#### Work instructions:
Only the lines below starting at the one containing "kekesalan saya dalam" and ending at the one containing "panjang untuk masa" belong in the answer, each copied exactly.

#### Exercise material:
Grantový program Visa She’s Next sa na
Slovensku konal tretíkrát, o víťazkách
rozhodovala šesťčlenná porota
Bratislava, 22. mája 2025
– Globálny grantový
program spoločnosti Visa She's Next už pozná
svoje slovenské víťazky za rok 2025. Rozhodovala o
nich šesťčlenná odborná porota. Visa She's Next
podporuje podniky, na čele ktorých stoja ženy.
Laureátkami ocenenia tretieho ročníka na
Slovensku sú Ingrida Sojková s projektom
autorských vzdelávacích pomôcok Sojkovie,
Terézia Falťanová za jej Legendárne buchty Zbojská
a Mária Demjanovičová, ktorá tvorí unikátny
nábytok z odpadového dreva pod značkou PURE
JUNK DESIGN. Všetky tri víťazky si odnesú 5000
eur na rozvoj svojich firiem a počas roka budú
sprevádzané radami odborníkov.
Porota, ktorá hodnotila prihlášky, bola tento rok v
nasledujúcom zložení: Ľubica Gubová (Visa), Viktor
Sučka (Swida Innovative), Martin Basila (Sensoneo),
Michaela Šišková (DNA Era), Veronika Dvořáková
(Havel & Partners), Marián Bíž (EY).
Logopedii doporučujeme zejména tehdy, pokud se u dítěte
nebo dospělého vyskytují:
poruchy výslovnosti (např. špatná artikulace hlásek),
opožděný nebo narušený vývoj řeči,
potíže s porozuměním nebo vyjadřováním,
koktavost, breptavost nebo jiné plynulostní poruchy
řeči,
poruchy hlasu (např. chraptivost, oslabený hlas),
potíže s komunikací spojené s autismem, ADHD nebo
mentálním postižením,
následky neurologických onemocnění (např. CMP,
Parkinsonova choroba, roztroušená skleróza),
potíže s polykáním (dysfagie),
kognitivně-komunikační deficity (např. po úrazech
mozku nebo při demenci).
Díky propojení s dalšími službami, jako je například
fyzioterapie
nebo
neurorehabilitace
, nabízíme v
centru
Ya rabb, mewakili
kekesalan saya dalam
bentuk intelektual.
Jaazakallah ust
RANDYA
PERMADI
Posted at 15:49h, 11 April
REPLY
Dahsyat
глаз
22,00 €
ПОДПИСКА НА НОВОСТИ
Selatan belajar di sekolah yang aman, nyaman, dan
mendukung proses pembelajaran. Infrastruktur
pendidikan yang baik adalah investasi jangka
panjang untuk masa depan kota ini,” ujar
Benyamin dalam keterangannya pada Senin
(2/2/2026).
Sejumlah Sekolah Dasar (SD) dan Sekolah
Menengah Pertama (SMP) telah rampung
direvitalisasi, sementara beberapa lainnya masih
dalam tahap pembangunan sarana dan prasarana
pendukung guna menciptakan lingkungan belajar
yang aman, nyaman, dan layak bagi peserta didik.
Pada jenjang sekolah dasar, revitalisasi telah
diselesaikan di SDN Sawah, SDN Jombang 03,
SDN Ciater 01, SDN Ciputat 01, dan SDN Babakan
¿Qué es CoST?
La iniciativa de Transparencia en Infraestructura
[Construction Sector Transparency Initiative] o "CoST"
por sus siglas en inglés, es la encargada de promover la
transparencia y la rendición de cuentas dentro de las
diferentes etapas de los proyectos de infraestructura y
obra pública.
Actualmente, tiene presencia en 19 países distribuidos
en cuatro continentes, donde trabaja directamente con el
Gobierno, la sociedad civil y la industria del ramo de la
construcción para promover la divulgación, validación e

#### Response:
kekesalan saya dalam
bentuk intelektual.
Jaazakallah ust
RANDYA
PERMADI
Posted at 15:49h, 11 April
REPLY
Dahsyat
глаз
22,00 €
ПОДПИСКА НА НОВОСТИ
Selatan belajar di sekolah yang aman, nyaman, dan
mendukung proses pembelajaran. Infrastruktur
pendidikan yang baik adalah investasi jangka
panjang untuk masa depan kota ini,” ujar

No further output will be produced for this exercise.